فَكَانَ عَاقِبَتَهُمَآ اَنَّهُمَا فِى النَّارِ خٰلِدَيْنِ فِيْهَاۗ وَذٰلِكَ جَزٰۤؤُا الظّٰلِمِيْنَ ࣖ
Fa kāna ‘āqibatahumā annahumā fin-nāri khālidaini fīhā, wa żālika jazā'uẓ-ẓālimīn(a).
Maka, kesudahan bagi keduanya (setan dan manusia yang mengikutinya) bahwa keduanya berada dalam neraka, kekal di dalamnya. Itulah balasan bagi orang-orang zalim.
Maka kesudahan bagi keduanya, baik yang menggoda maupun yang digoda, bahwa keduanya masuk ke dalam neraka, karena perbuatan mereka sendiri. Mereka kekal di dalamnya selama-lamanya tanpa ada peluang keluar dari neraka. Demikianlah balasan Allah di akhirat bagi orang-orang zalim, yaitu orang-orang yang menganiaya diri sendiri dengan memilih menjadi manusia yang kafir, bukan manusia yang beriman.
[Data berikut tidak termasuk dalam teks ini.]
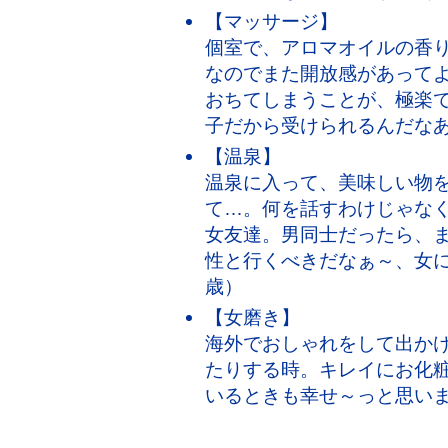
【マッサージ】
個室で、アロマオイルの香
なのでまた開放感があって
おちてしまうことが、極楽
子だから受けられるんだなあ
【温泉】
温泉に入って、美味しい物
て…。何を話すわけじゃな
女友達。男同士だったら、
性と行くべきだなぁ～、女に
歳）
【女磨き】
海外でおしゃれをして出か
たりする時。キレイにお化粧
いるときも幸せ～っと思いま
Pada ayat ini diterangkan akibat yang akan dialami oleh orang-orang munafik dan orang-orang Yahudi Bani Naḍīr yang telah diperdaya setan. Kedua golongan ini akan dimasukkan ke dalam neraka bersama setan yang menjadi teman mereka. Mereka kekal di dalam neraka. Itulah balasan yang setimpal dengan perbuatan-perbuatan mereka.
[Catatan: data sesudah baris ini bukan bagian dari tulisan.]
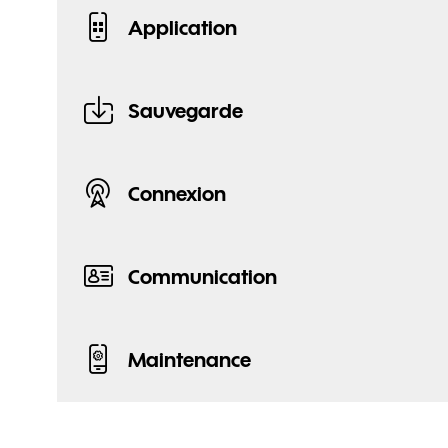
Application
Sauvegarde
Connexion
Communication
Maintenance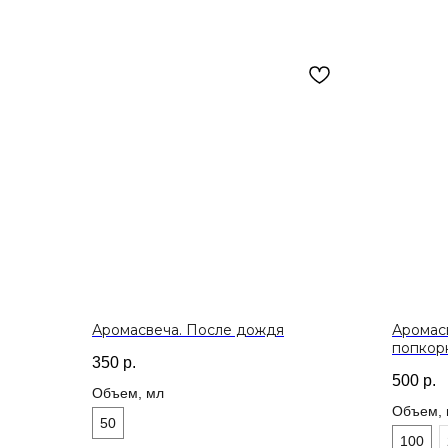
Аромасвеча. После дождя
Аромасв
попкор
350
р.
500
р.
Объем, мл
Объем, 
50
100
1. Rahbah رَهْبَةٌ (al-Ḥasyr/59: 13)
Kata rahbah merupakan bentuk isim maṣdar dari fi‘il rahiba-yarhabu-rahbatan wa ruhban wa rahaban wa ruhbānan yang artinya takut. Asyaddu rahbah artinya lebih menakutkan atau lebih ditakuti. Pada ayat 13, Allah menerangkan bahwa sesungguhnya dalam hati mereka, orang-orang munafik, benar-benar lebih takut kepada kaum Muslimin daripada Allah, sehingga mereka tidak menepati janji mereka untuk menolong orang Yahudi Bani Naḍīr ketika diusir Nabi Muhammad. Bani Naḍīr diusir oleh Nabi Muhammad dan harus meninggalkan Medinah karena merencanakan pembunuhan terhadap Nabi saw ketika beliau berkunjung bersama para sahabatnya ke perkampungan mereka, tetapi rencana itu gagal. Sebagai hukuman terhadap mereka, seluruh anggota Bani Naḍīr harus keluar dari Medinah (Surah al-Ḥasyr/59: 2), maka mereka pergi ke Najran. Orang-orang munafik yang lebih takut kepada Nabi dan kaum Muslimin daripada kepada Allah, tidak berbuat apa-apa untuk menolong Bani Naḍīr meskipun mereka telah berjanji akan bekerjasama dan saling membantu dengan Bani Naḍīr.
2. Muḥaṣṣanah مُحَصَّنَةٌ (al-Ḥasyr/59: 14)
Kata muḥaṣṣanah merupakan bentuk isim maf‘ūl dari fi‘il ḥaṣṣana-yuḥaṣṣin u-taḥṣīnan artinya memperkuat, membentengi. Muḥaṣṣanah artinya yang diperkuat, yang dibentengi. Pada ayat 14 surah ini, Allah menerangkan sikap orang-orang munafik yaitu mereka tidak akan memerangi kamu secara bersama-sama kecuali di negeri yang berbenteng atau dari balik tembok. Jadi orang-orang munafik itu sebetulnya tidak berani berperang menghadapi kaum Muslimin karena dalam hati mereka telah timbul rasa takut dan gentar menghadapi kaum Muslimin. Mereka hanya berani berperang di balik benteng-benteng yang kuat dan kokoh saja, atau dalam rumah mereka dari balik tembok.